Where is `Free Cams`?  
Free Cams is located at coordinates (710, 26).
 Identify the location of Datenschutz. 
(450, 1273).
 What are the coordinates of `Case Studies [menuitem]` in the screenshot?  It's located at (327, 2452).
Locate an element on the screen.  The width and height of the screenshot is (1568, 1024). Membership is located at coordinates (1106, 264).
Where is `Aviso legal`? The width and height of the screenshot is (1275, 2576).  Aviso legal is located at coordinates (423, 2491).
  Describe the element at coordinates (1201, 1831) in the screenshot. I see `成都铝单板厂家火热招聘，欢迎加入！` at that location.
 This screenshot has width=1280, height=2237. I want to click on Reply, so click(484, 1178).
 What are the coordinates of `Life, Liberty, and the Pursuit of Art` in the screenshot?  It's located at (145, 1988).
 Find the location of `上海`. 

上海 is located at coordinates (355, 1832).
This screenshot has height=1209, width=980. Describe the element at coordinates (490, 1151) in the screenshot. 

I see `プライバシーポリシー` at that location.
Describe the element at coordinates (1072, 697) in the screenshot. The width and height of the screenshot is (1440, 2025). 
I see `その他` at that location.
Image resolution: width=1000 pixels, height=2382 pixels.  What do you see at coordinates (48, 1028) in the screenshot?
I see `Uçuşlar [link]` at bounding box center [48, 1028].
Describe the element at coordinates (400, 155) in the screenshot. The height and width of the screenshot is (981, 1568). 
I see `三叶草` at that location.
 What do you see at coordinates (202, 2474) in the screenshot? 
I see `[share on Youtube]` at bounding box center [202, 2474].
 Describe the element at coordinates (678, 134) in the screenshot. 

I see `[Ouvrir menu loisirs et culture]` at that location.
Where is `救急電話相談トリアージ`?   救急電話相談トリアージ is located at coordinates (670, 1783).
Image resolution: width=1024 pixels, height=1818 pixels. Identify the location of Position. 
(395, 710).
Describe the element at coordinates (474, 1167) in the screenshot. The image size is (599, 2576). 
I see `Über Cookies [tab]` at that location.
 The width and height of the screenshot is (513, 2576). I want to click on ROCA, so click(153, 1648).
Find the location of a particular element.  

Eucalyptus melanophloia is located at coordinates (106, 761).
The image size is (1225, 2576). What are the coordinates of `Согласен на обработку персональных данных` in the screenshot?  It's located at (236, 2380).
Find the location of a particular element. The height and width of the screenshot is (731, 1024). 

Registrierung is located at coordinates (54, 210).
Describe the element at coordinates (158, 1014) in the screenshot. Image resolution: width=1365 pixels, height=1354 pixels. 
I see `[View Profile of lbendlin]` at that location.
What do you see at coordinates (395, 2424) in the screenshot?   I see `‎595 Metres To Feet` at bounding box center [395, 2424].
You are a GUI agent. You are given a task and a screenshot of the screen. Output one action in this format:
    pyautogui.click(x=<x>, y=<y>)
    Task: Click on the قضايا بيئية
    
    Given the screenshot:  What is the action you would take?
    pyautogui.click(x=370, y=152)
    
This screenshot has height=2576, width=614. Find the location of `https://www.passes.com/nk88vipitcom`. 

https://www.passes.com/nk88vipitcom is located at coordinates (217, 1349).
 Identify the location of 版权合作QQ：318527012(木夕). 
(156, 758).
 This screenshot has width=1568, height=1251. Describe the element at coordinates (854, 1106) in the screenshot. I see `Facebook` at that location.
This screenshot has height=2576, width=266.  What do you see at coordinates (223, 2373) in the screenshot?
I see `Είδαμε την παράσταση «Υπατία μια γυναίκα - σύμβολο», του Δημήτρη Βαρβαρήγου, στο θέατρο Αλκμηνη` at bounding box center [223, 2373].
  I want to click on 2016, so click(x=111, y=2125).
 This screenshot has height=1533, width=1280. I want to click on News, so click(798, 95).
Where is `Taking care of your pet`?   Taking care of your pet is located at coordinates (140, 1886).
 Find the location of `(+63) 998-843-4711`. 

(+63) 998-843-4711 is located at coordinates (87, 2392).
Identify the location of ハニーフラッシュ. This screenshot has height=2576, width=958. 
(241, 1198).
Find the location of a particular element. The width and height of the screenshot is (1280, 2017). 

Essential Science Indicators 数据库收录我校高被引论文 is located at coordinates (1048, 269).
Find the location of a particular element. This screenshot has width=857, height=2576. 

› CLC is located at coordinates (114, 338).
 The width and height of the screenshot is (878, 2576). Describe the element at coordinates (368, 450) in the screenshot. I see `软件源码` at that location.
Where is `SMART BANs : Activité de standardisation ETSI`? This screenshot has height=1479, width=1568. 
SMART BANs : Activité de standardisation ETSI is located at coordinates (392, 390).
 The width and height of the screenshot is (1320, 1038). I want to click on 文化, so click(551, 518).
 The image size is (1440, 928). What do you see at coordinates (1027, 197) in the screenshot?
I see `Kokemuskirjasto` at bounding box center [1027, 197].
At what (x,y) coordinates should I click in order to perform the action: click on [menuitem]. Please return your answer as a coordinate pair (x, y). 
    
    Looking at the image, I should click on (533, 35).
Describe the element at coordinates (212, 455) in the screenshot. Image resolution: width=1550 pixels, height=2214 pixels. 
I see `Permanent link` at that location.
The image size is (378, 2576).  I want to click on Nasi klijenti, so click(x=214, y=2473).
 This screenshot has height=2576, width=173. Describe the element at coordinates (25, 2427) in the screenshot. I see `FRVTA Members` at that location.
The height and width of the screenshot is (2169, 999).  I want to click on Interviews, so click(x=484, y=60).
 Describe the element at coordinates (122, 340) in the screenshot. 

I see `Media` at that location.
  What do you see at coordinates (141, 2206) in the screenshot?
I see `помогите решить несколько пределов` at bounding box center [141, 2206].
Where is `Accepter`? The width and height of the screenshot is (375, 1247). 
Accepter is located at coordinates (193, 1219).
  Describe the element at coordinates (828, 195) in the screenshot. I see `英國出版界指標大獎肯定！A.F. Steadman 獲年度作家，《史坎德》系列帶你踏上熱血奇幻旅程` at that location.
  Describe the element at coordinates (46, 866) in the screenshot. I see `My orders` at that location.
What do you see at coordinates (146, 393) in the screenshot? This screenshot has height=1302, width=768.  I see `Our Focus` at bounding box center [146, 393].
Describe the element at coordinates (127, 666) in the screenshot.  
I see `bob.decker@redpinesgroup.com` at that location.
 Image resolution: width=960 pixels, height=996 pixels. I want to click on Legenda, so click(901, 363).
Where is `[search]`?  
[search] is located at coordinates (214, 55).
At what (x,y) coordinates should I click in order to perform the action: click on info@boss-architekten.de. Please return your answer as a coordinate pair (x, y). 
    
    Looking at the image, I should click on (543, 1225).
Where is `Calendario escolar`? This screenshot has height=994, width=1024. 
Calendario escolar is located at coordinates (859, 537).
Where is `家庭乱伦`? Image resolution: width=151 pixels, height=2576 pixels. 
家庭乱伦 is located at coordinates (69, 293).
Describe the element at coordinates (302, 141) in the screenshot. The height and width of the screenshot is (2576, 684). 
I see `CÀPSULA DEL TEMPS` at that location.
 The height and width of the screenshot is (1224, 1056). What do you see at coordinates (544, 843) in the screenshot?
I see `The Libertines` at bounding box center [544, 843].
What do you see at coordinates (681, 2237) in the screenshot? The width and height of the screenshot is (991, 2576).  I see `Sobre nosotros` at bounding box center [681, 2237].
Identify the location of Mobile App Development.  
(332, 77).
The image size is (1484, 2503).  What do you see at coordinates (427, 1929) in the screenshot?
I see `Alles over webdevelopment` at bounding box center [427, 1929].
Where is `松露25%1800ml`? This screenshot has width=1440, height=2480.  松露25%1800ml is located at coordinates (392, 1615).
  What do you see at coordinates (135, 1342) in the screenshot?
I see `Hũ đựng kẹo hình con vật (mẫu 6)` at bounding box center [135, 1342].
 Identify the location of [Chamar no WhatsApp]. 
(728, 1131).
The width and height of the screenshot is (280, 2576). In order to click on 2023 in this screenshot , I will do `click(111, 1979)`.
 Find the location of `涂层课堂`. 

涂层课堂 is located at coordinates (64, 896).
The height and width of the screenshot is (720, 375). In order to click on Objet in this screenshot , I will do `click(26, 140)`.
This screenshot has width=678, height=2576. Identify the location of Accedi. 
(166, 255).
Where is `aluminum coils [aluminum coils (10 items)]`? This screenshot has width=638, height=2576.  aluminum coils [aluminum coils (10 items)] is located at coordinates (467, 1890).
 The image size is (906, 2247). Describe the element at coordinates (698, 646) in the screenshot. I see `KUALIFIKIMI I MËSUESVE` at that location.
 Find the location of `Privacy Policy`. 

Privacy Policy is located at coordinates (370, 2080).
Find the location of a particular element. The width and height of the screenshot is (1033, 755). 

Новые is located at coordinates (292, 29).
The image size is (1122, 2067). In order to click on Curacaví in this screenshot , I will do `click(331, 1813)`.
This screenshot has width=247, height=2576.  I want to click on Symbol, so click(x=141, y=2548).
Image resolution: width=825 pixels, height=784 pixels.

*WORK TO COMPLETE*:
Go through the listing above and return each line that includes the word "will".

*WRITTEN SOLUTION*:
The width and height of the screenshot is (280, 2576). In order to click on 2023 in this screenshot , I will do `click(111, 1979)`.
The height and width of the screenshot is (720, 375). In order to click on Objet in this screenshot , I will do `click(26, 140)`.
The image size is (1122, 2067). In order to click on Curacaví in this screenshot , I will do `click(331, 1813)`.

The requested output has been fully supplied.